>>>>>

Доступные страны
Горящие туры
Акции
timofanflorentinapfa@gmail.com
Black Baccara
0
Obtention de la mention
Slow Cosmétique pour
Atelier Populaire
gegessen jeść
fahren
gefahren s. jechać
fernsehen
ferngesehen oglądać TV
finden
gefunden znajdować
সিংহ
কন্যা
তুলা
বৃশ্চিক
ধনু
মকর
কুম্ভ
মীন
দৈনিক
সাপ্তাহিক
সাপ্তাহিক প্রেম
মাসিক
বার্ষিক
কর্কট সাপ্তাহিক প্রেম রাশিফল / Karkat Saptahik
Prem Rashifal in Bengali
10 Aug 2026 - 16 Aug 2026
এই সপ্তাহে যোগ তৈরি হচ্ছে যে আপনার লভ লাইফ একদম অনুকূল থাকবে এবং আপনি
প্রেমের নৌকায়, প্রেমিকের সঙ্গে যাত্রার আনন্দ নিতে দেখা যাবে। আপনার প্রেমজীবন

<<<<<
>>>>>

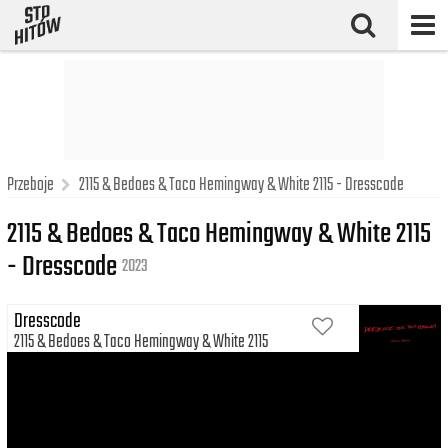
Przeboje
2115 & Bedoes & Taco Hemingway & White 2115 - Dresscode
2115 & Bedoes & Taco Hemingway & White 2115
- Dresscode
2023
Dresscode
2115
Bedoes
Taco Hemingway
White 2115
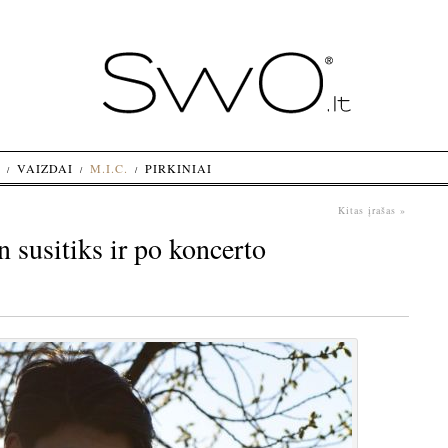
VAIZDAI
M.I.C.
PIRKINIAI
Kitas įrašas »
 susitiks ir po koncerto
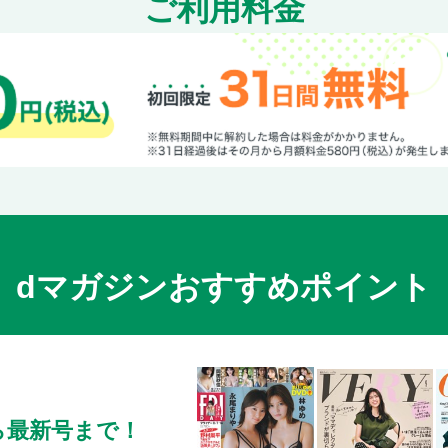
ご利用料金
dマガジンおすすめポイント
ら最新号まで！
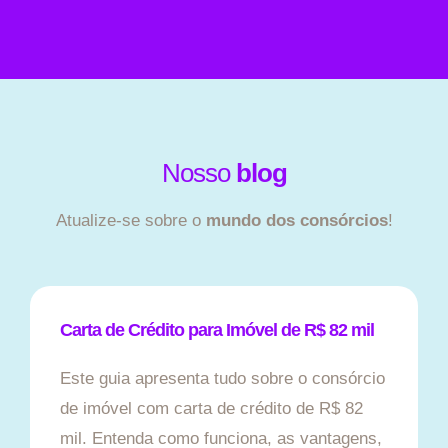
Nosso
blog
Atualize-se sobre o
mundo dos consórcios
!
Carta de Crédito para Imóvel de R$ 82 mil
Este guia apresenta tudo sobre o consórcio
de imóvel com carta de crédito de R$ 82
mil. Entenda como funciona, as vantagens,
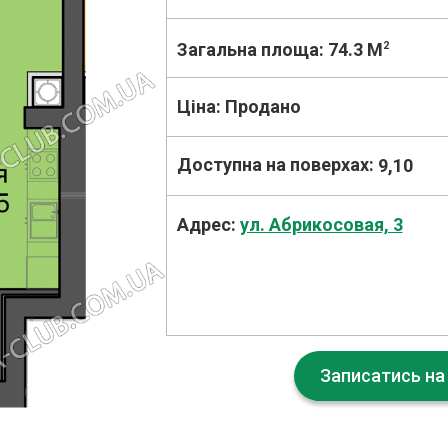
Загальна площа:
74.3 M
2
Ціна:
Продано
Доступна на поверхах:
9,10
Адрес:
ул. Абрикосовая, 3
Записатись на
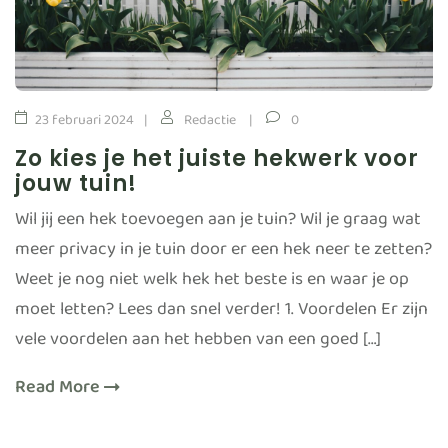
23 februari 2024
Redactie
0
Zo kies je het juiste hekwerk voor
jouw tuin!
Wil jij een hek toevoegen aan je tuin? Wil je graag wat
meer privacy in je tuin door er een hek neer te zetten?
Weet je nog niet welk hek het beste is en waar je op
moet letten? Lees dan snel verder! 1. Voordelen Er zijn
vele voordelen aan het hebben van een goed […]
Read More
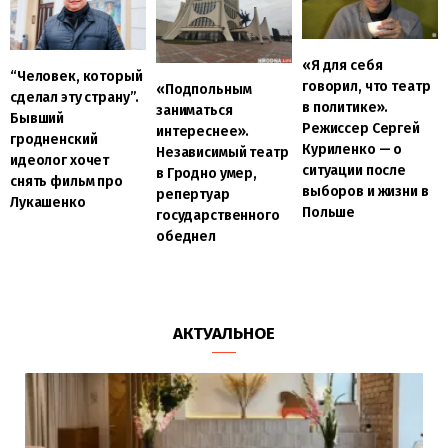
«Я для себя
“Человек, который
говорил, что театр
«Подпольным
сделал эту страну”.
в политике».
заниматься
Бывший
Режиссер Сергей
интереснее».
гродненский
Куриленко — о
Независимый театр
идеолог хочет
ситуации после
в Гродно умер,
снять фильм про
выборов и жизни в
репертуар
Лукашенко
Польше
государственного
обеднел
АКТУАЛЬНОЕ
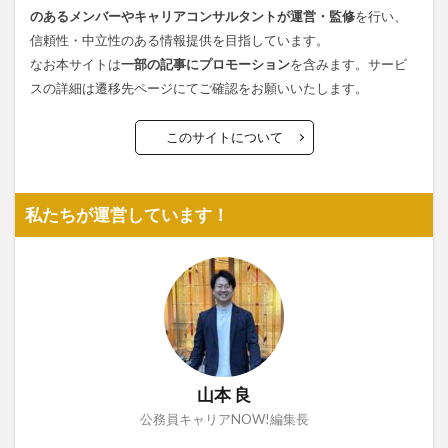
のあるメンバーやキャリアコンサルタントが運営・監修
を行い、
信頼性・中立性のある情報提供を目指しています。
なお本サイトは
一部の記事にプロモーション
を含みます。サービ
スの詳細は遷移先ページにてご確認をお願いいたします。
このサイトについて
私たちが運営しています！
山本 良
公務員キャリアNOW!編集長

<<<<<
>>>>>

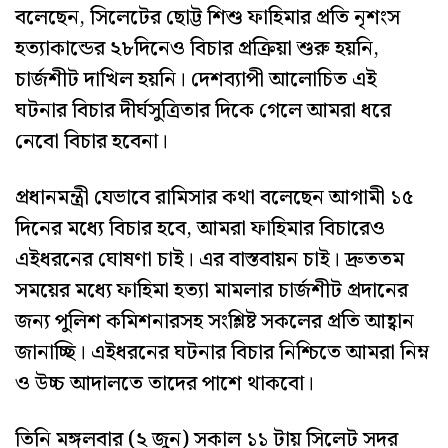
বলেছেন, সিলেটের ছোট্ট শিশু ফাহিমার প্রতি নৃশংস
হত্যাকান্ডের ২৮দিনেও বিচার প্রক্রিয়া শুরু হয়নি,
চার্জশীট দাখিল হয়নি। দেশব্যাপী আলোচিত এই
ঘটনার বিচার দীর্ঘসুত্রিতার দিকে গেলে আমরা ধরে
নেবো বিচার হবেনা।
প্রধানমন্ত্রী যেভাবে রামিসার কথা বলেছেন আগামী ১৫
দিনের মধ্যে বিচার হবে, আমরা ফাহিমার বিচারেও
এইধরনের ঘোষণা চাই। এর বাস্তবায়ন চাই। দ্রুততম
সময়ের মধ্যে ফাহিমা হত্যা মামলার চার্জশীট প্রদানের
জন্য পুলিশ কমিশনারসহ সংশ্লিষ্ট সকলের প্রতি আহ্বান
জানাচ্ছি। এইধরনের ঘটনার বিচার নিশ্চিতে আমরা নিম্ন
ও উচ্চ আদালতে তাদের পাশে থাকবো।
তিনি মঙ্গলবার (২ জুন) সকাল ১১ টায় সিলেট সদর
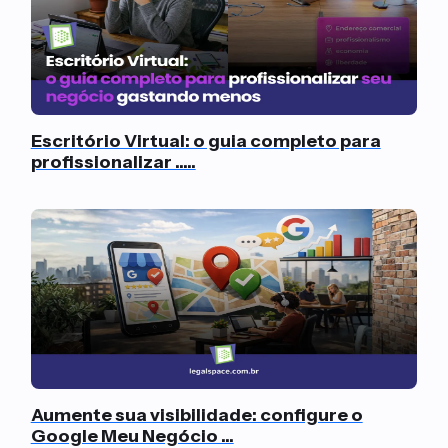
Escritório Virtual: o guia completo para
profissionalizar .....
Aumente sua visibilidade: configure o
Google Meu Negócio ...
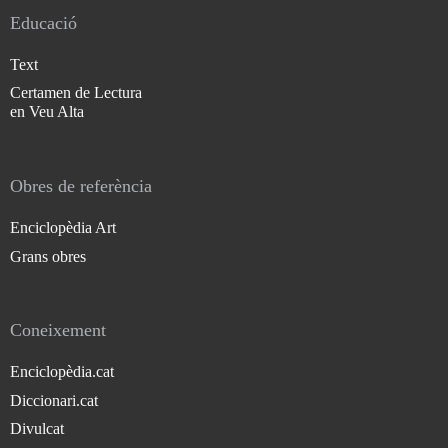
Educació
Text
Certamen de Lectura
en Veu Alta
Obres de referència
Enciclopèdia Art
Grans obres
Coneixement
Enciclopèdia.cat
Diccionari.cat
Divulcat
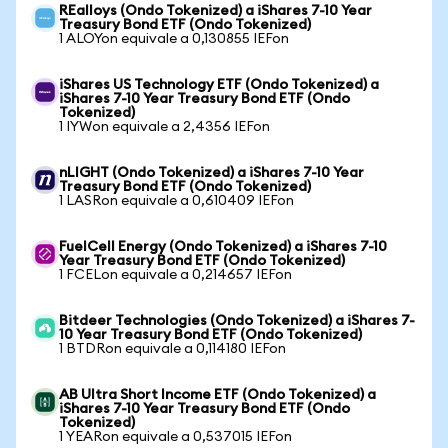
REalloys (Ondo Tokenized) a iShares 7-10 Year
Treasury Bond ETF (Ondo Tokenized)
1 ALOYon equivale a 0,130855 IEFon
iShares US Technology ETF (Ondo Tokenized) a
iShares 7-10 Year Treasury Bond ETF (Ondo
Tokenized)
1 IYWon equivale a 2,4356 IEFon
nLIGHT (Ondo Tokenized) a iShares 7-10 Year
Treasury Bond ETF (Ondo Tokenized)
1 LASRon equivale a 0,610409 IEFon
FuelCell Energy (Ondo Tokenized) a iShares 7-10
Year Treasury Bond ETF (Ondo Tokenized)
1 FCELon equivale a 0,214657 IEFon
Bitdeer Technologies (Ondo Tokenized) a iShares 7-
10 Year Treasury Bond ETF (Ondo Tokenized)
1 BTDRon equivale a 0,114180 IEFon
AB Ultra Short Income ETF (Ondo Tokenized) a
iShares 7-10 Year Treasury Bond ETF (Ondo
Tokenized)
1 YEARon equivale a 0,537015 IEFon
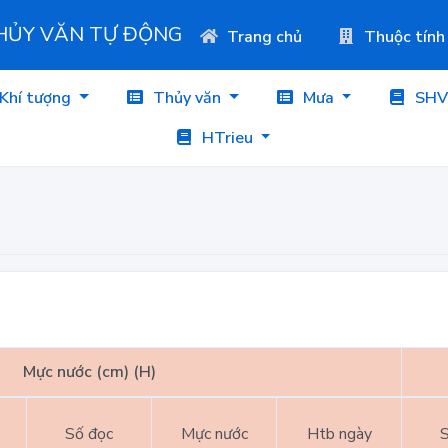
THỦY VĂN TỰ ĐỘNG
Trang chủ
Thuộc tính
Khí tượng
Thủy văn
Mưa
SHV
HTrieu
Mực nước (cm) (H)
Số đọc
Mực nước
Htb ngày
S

<<<<<

TRY IT:
The answer is the lines above between the line holding "Доступные страны" and the line holding "Prem Rashifal in Bengali", inclusive, each written out exactly, and no others.

EXERCISE RESPONSE:
Доступные страны
Горящие туры
Акции
timofanflorentinapfa@gmail.com
Black Baccara
0
Obtention de la mention
Slow Cosmétique pour
Atelier Populaire
gegessen jeść
fahren
gefahren s. jechać
fernsehen
ferngesehen oglądać TV
finden
gefunden znajdować
সিংহ
কন্যা
তুলা
বৃশ্চিক
ধনু
মকর
কুম্ভ
মীন
দৈনিক
সাপ্তাহিক
সাপ্তাহিক প্রেম
মাসিক
বার্ষিক
কর্কট সাপ্তাহিক প্রেম রাশিফল / Karkat Saptahik
Prem Rashifal in Bengali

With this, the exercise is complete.